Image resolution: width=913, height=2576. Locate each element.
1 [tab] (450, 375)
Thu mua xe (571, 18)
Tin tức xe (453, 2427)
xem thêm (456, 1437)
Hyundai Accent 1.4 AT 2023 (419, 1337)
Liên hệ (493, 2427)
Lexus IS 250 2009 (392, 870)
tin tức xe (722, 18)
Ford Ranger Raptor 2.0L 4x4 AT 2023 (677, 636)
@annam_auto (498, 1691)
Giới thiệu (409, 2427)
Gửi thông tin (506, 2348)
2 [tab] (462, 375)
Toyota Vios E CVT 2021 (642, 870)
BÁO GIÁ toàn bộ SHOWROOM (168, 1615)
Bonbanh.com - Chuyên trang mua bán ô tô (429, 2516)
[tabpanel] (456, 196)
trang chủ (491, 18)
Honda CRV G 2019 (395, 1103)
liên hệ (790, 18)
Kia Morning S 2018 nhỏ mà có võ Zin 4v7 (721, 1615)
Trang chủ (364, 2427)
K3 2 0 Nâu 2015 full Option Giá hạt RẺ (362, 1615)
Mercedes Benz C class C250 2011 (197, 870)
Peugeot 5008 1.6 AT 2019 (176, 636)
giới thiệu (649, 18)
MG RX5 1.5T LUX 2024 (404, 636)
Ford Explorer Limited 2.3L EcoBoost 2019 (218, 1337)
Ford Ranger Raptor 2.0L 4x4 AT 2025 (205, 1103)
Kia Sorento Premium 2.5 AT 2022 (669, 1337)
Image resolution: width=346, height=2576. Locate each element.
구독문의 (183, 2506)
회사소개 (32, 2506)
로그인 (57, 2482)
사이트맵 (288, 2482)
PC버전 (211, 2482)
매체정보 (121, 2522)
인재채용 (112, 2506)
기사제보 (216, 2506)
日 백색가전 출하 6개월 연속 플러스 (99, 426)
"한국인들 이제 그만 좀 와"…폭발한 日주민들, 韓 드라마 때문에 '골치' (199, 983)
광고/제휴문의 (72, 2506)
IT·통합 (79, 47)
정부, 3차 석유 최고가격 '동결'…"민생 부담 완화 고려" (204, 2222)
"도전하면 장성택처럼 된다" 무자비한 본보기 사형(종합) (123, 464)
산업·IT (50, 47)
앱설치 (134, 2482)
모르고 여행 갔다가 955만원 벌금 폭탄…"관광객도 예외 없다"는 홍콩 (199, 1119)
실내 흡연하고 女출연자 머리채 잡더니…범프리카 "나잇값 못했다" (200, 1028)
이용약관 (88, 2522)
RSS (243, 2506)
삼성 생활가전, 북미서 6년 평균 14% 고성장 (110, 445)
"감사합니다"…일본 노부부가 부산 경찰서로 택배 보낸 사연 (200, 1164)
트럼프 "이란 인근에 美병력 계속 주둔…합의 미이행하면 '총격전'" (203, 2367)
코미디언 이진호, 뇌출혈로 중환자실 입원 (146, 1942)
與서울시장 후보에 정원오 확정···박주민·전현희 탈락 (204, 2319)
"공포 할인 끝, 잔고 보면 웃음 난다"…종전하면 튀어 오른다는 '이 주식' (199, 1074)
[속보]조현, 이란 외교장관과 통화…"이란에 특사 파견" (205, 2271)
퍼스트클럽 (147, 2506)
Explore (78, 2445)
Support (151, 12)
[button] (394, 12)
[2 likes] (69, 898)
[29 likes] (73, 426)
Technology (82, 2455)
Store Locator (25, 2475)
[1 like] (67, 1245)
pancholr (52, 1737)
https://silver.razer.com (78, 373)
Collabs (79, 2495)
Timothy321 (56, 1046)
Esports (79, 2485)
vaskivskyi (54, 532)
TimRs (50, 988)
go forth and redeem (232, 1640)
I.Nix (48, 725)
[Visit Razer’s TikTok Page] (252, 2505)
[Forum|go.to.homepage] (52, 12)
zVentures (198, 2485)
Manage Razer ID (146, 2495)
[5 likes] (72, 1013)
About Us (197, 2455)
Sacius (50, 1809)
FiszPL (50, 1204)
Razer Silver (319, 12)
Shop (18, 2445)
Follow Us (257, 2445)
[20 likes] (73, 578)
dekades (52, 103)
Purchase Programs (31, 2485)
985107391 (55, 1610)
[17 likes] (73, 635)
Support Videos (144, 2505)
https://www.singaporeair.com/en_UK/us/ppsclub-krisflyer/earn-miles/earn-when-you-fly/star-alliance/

+--

◆ **Work to be completed**
Output the entire listing exactly as written.

◆ **Response to this task**
Image resolution: width=913, height=2576. Locate each element.
1 [tab] (450, 375)
Thu mua xe (571, 18)
Tin tức xe (453, 2427)
xem thêm (456, 1437)
Hyundai Accent 1.4 AT 2023 (419, 1337)
Liên hệ (493, 2427)
Lexus IS 250 2009 (392, 870)
tin tức xe (722, 18)
Ford Ranger Raptor 2.0L 4x4 AT 2023 (677, 636)
@annam_auto (498, 1691)
Giới thiệu (409, 2427)
Gửi thông tin (506, 2348)
2 [tab] (462, 375)
Toyota Vios E CVT 2021 (642, 870)
BÁO GIÁ toàn bộ SHOWROOM (168, 1615)
Bonbanh.com - Chuyên trang mua bán ô tô (429, 2516)
[tabpanel] (456, 196)
trang chủ (491, 18)
Honda CRV G 2019 (395, 1103)
liên hệ (790, 18)
Kia Morning S 2018 nhỏ mà có võ Zin 4v7 (721, 1615)
Trang chủ (364, 2427)
K3 2 0 Nâu 2015 full Option Giá hạt RẺ (362, 1615)
Mercedes Benz C class C250 2011 (197, 870)
Peugeot 5008 1.6 AT 2019 (176, 636)
giới thiệu (649, 18)
MG RX5 1.5T LUX 2024 (404, 636)
Ford Explorer Limited 2.3L EcoBoost 2019 (218, 1337)
Ford Ranger Raptor 2.0L 4x4 AT 2025 (205, 1103)
Kia Sorento Premium 2.5 AT 2022 (669, 1337)
Image resolution: width=346, height=2576. Locate each element.
구독문의 (183, 2506)
회사소개 (32, 2506)
로그인 (57, 2482)
사이트맵 (288, 2482)
PC버전 (211, 2482)
매체정보 (121, 2522)
인재채용 (112, 2506)
기사제보 (216, 2506)
日 백색가전 출하 6개월 연속 플러스 (99, 426)
"한국인들 이제 그만 좀 와"…폭발한 日주민들, 韓 드라마 때문에 '골치' (199, 983)
광고/제휴문의 (72, 2506)
IT·통합 (79, 47)
정부, 3차 석유 최고가격 '동결'…"민생 부담 완화 고려" (204, 2222)
"도전하면 장성택처럼 된다" 무자비한 본보기 사형(종합) (123, 464)
산업·IT (50, 47)
앱설치 (134, 2482)
모르고 여행 갔다가 955만원 벌금 폭탄…"관광객도 예외 없다"는 홍콩 (199, 1119)
실내 흡연하고 女출연자 머리채 잡더니…범프리카 "나잇값 못했다" (200, 1028)
이용약관 (88, 2522)
RSS (243, 2506)
삼성 생활가전, 북미서 6년 평균 14% 고성장 (110, 445)
"감사합니다"…일본 노부부가 부산 경찰서로 택배 보낸 사연 (200, 1164)
트럼프 "이란 인근에 美병력 계속 주둔…합의 미이행하면 '총격전'" (203, 2367)
코미디언 이진호, 뇌출혈로 중환자실 입원 (146, 1942)
與서울시장 후보에 정원오 확정···박주민·전현희 탈락 (204, 2319)
"공포 할인 끝, 잔고 보면 웃음 난다"…종전하면 튀어 오른다는 '이 주식' (199, 1074)
[속보]조현, 이란 외교장관과 통화…"이란에 특사 파견" (205, 2271)
퍼스트클럽 (147, 2506)
Explore (78, 2445)
Support (151, 12)
[button] (394, 12)
[2 likes] (69, 898)
[29 likes] (73, 426)
Technology (82, 2455)
Store Locator (25, 2475)
[1 like] (67, 1245)
pancholr (52, 1737)
https://silver.razer.com (78, 373)
Collabs (79, 2495)
Timothy321 (56, 1046)
Esports (79, 2485)
vaskivskyi (54, 532)
TimRs (50, 988)
go forth and redeem (232, 1640)
I.Nix (48, 725)
[Visit Razer’s TikTok Page] (252, 2505)
[Forum|go.to.homepage] (52, 12)
zVentures (198, 2485)
Manage Razer ID (146, 2495)
[5 likes] (72, 1013)
About Us (197, 2455)
Sacius (50, 1809)
FiszPL (50, 1204)
Razer Silver (319, 12)
Shop (18, 2445)
Follow Us (257, 2445)
[20 likes] (73, 578)
dekades (52, 103)
Purchase Programs (31, 2485)
985107391 (55, 1610)
[17 likes] (73, 635)
Support Videos (144, 2505)
https://www.singaporeair.com/en_UK/us/ppsclub-krisflyer/earn-miles/earn-when-you-fly/star-alliance/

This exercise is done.